Segment Start: SUPPLIED MATERIAL

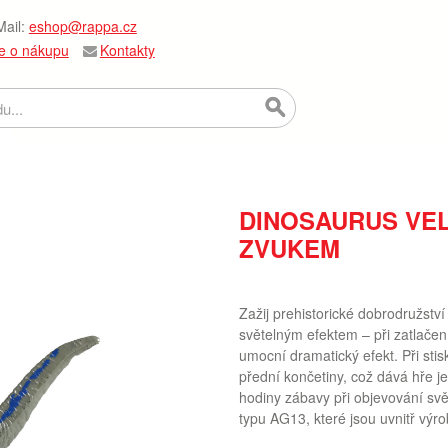
ail:
eshop@rappa.cz
e o nákupu
Kontakty
DINOSAURUS VE
ZVUKEM
Zažij prehistorické dobrodružstv
světelným efektem – při zatlačen
umocní dramatický efekt. Při stis
přední končetiny, což dává hře je
hodiny zábavy při objevování svět
typu AG13, které jsou uvnitř výro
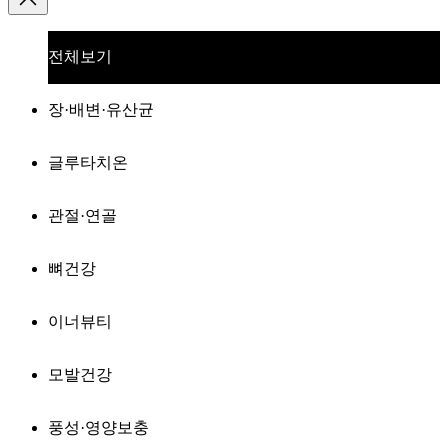
전체보기
장·배변·유산균
글루타치온
관절·연골
뼈건강
이너뷰티
모발건강
풍성·영양보충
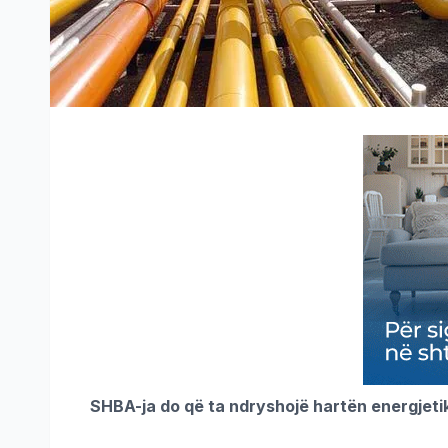
SHBA-ja do që ta ndryshojë hartën energjetik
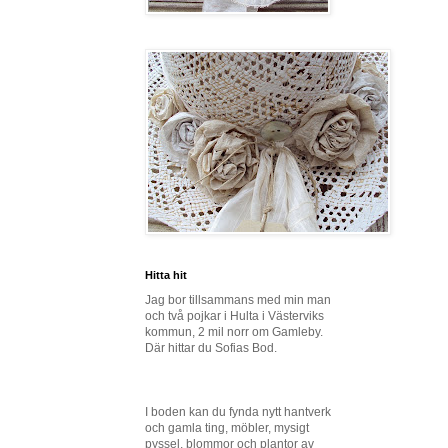
Hitta hit
Jag bor tillsammans med min man
och två pojkar i Hulta i Västerviks
kommun, 2 mil norr om Gamleby.
Där hittar du Sofias Bod.
I boden kan du fynda nytt hantverk
och gamla ting, möbler, mysigt
pyssel, blommor och plantor av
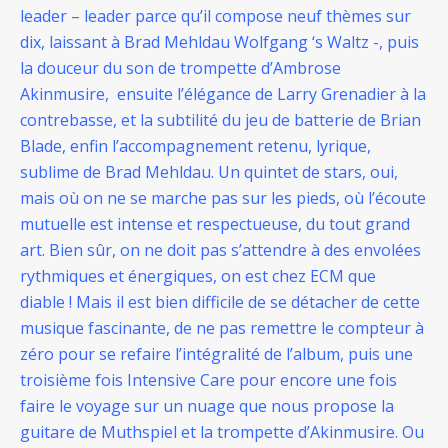
leader – leader parce qu’il compose neuf thèmes sur
dix, laissant à Brad Mehldau Wolfgang ‘s Waltz -, puis
la douceur du son de trompette d’Ambrose
Akinmusire, ensuite l’élégance de Larry Grenadier à la
contrebasse, et la subtilité du jeu de batterie de Brian
Blade, enfin l’accompagnement retenu, lyrique,
sublime de Brad Mehldau. Un quintet de stars, oui,
mais où on ne se marche pas sur les pieds, où l’écoute
mutuelle est intense et respectueuse, du tout grand
art. Bien sûr, on ne doit pas s’attendre à des envolées
rythmiques et énergiques, on est chez ECM que
diable ! Mais il est bien difficile de se détacher de cette
musique fascinante, de ne pas remettre le compteur à
zéro pour se refaire l’intégralité de l’album, puis une
troisième fois Intensive Care pour encore une fois
faire le voyage sur un nuage que nous propose la
guitare de Muthspiel et la trompette d’Akinmusire. Ou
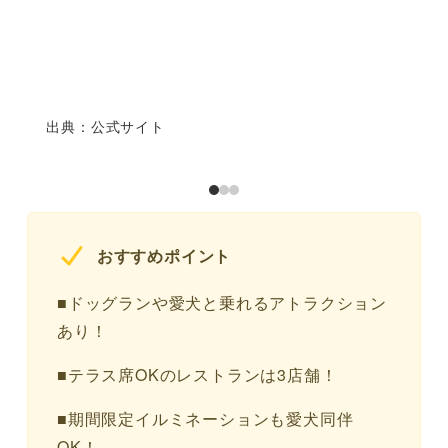
出典：公式サイト
おすすめポイント
■ドッグランや愛犬と乗れるアトラクション
あり！
■テラス席OKのレストランは3店舗！
■期間限定イルミネーションも愛犬同伴
OK！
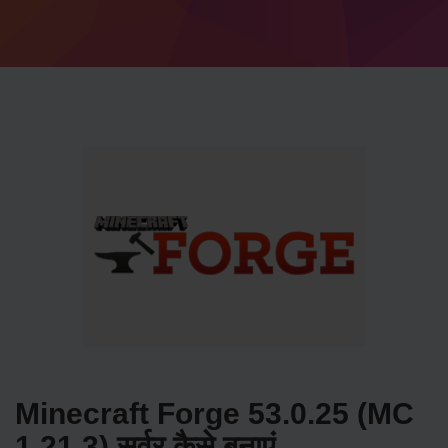
Minecraft Forge 53.0.25 (MC
1.21.3) सर्वर कैसे बनाएं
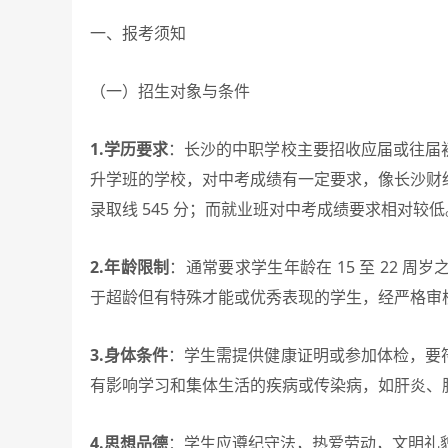
一、报考须知
（一）招生对象与条件
1.学历要求
：长沙的中职学校主要招收应届或往届
升学班的学校，对中考成绩有一定要求，像长沙财经学校
录取线 545 分；而就业班对中考成绩要求相对较低
2.年龄限制
：通常要求学生年龄在 15 至 22
于超龄但有特殊才能或优秀表现的学生，经严格审
3.身体条件
：学生需提供健康证明或参加体检，要
有影响学习和集体生活的疾病或传染病，如肝炎、
4.思想品德
：学生应遵纪守法，热爱劳动，文明礼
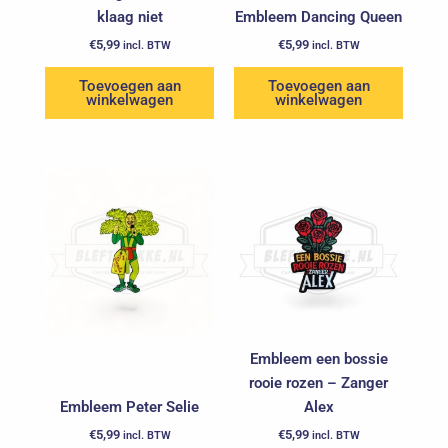
klaag niet
Embleem Dancing Queen
€
5,99
€
5,99
incl. BTW
incl. BTW
Toevoegen aan
Toevoegen aan
winkelwagen
winkelwagen
Embleem een bossie
rooie rozen – Zanger
Embleem Peter Selie
Alex
€
5,99
€
5,99
incl. BTW
incl. BTW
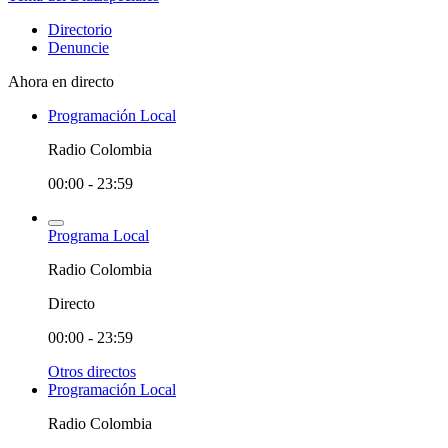
Directorio
Denuncie
Ahora en directo
Programación Local
Radio Colombia
00:00 - 23:59
Programa Local
Radio Colombia
Directo
00:00 - 23:59
Otros directos
Programación Local
Radio Colombia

Segment End: SUPPLIED MATERIAL

■ TASK INSTRUCTIONS
What is needed is an exact retyping of the lines from the start of the data through the line with "Jag bor tillsammans med min man", with both end lines kept and every picture left out.

■ WRITTEN SOLUTION
ail:
eshop@rappa.cz
e o nákupu
Kontakty
DINOSAURUS VE
ZVUKEM
Zažij prehistorické dobrodružstv
světelným efektem – při zatlačen
umocní dramatický efekt. Při stis
přední končetiny, což dává hře je
hodiny zábavy při objevování svět
typu AG13, které jsou uvnitř výro
전체보기
장·배변·유산균
글루타치온
관절·연골
뼈건강
이너뷰티
모발건강
풍성·영양보충
SHBA-ja do që ta ndryshojë hartën energjetik
Hitta hit
Jag bor tillsammans med min man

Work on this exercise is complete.